MATERIAL FOR THIS EXERCISE
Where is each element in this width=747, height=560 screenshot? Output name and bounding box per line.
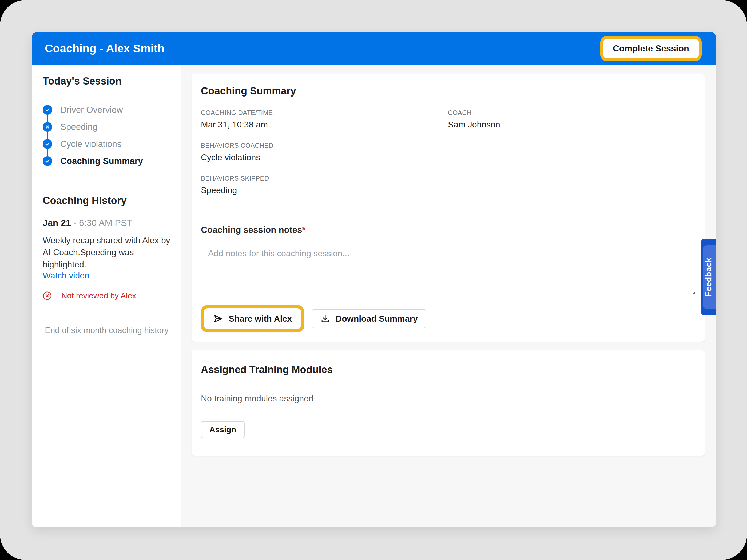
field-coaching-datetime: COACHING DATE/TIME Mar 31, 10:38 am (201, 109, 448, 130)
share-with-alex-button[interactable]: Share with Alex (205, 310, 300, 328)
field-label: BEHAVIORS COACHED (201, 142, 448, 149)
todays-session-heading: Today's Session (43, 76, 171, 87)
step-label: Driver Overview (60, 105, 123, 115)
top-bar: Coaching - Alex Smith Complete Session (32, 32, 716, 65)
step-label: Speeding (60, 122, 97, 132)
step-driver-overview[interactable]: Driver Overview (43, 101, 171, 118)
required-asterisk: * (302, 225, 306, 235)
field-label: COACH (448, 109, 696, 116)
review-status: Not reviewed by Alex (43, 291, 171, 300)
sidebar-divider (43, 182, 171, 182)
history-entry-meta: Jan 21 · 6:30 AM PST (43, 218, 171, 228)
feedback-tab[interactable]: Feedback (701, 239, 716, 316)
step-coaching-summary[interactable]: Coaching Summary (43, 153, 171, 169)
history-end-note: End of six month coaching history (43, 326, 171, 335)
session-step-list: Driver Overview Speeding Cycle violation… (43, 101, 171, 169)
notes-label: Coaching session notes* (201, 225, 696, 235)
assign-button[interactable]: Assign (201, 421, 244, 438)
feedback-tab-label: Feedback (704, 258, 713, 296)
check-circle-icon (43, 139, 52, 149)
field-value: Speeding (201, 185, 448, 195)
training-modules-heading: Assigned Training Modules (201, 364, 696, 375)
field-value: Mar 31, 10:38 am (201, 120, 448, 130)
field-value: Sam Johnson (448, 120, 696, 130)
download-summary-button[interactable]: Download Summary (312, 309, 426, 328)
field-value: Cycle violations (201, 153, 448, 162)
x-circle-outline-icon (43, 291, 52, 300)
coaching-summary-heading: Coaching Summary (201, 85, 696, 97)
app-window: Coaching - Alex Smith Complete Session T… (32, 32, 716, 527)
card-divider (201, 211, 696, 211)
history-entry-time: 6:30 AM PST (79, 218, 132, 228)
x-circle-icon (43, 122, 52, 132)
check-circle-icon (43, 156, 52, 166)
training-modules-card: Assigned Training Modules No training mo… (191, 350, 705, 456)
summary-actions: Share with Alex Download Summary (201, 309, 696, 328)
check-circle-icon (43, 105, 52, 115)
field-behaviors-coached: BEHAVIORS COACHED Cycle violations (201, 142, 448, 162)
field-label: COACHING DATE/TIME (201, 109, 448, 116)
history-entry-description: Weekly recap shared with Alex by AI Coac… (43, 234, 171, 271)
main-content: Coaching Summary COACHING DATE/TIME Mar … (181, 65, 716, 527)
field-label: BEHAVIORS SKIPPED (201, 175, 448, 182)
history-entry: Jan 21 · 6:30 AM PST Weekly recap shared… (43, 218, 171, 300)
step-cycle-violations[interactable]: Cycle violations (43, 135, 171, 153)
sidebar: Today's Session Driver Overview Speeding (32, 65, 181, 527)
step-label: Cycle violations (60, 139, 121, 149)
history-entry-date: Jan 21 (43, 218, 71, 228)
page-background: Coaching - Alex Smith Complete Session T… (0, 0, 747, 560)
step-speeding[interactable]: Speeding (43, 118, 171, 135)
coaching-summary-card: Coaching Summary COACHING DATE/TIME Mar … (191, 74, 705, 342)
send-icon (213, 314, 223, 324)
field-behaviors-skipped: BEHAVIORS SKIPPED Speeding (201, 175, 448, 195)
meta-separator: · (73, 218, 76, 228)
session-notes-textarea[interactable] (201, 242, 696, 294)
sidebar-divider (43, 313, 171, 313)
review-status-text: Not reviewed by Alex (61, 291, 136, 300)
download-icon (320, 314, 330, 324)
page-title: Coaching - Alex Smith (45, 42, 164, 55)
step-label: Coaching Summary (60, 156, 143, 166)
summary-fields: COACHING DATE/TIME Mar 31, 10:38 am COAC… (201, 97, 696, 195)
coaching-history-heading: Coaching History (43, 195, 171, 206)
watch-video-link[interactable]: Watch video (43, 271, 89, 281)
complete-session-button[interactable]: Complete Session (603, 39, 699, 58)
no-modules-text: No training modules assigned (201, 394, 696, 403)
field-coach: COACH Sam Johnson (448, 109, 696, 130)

EXERCISE REQUIREMENTS
Exactly as written, copy out the listing, but without any pictures.

PROBLEM SOLUTION
Where is each element in this width=747, height=560 screenshot? Output name and bounding box per line.
field-coaching-datetime: COACHING DATE/TIME Mar 31, 10:38 am (201, 109, 448, 130)
share-with-alex-button[interactable]: Share with Alex (205, 310, 300, 328)
field-label: BEHAVIORS COACHED (201, 142, 448, 149)
todays-session-heading: Today's Session (43, 76, 171, 87)
step-label: Driver Overview (60, 105, 123, 115)
top-bar: Coaching - Alex Smith Complete Session (32, 32, 716, 65)
step-label: Speeding (60, 122, 97, 132)
step-driver-overview[interactable]: Driver Overview (43, 101, 171, 118)
required-asterisk: * (302, 225, 306, 235)
field-label: COACH (448, 109, 696, 116)
review-status: Not reviewed by Alex (43, 291, 171, 300)
sidebar-divider (43, 182, 171, 182)
history-entry-meta: Jan 21 · 6:30 AM PST (43, 218, 171, 228)
feedback-tab[interactable]: Feedback (701, 239, 716, 316)
step-coaching-summary[interactable]: Coaching Summary (43, 153, 171, 169)
history-end-note: End of six month coaching history (43, 326, 171, 335)
session-step-list: Driver Overview Speeding Cycle violation… (43, 101, 171, 169)
notes-label: Coaching session notes* (201, 225, 696, 235)
assign-button[interactable]: Assign (201, 421, 244, 438)
feedback-tab-label: Feedback (704, 258, 713, 296)
check-circle-icon (43, 139, 52, 149)
field-value: Speeding (201, 185, 448, 195)
training-modules-heading: Assigned Training Modules (201, 364, 696, 375)
field-value: Mar 31, 10:38 am (201, 120, 448, 130)
field-value: Sam Johnson (448, 120, 696, 130)
download-summary-button[interactable]: Download Summary (312, 309, 426, 328)
field-value: Cycle violations (201, 153, 448, 162)
x-circle-outline-icon (43, 291, 52, 300)
coaching-summary-heading: Coaching Summary (201, 85, 696, 97)
app-window: Coaching - Alex Smith Complete Session T… (32, 32, 716, 527)
card-divider (201, 211, 696, 211)
history-entry-time: 6:30 AM PST (79, 218, 132, 228)
x-circle-icon (43, 122, 52, 132)
check-circle-icon (43, 156, 52, 166)
training-modules-card: Assigned Training Modules No training mo… (191, 350, 705, 456)
summary-actions: Share with Alex Download Summary (201, 309, 696, 328)
check-circle-icon (43, 105, 52, 115)
field-behaviors-coached: BEHAVIORS COACHED Cycle violations (201, 142, 448, 162)
field-label: COACHING DATE/TIME (201, 109, 448, 116)
history-entry-description: Weekly recap shared with Alex by AI Coac… (43, 234, 171, 271)
main-content: Coaching Summary COACHING DATE/TIME Mar … (181, 65, 716, 527)
field-label: BEHAVIORS SKIPPED (201, 175, 448, 182)
history-entry: Jan 21 · 6:30 AM PST Weekly recap shared… (43, 218, 171, 300)
step-cycle-violations[interactable]: Cycle violations (43, 135, 171, 153)
sidebar: Today's Session Driver Overview Speeding (32, 65, 181, 527)
step-label: Cycle violations (60, 139, 121, 149)
history-entry-date: Jan 21 (43, 218, 71, 228)
page-background: Coaching - Alex Smith Complete Session T… (0, 0, 747, 560)
step-speeding[interactable]: Speeding (43, 118, 171, 135)
coaching-summary-card: Coaching Summary COACHING DATE/TIME Mar … (191, 74, 705, 342)
send-icon (213, 314, 223, 324)
field-behaviors-skipped: BEHAVIORS SKIPPED Speeding (201, 175, 448, 195)
meta-separator: · (73, 218, 76, 228)
session-notes-textarea[interactable] (201, 242, 696, 294)
sidebar-divider (43, 313, 171, 313)
review-status-text: Not reviewed by Alex (61, 291, 136, 300)
download-icon (320, 314, 330, 324)
page-title: Coaching - Alex Smith (45, 42, 164, 55)
step-label: Coaching Summary (60, 156, 143, 166)
summary-fields: COACHING DATE/TIME Mar 31, 10:38 am COAC… (201, 97, 696, 195)
coaching-history-heading: Coaching History (43, 195, 171, 206)
watch-video-link[interactable]: Watch video (43, 271, 89, 281)
complete-session-button[interactable]: Complete Session (603, 39, 699, 58)
no-modules-text: No training modules assigned (201, 394, 696, 403)
field-coach: COACH Sam Johnson (448, 109, 696, 130)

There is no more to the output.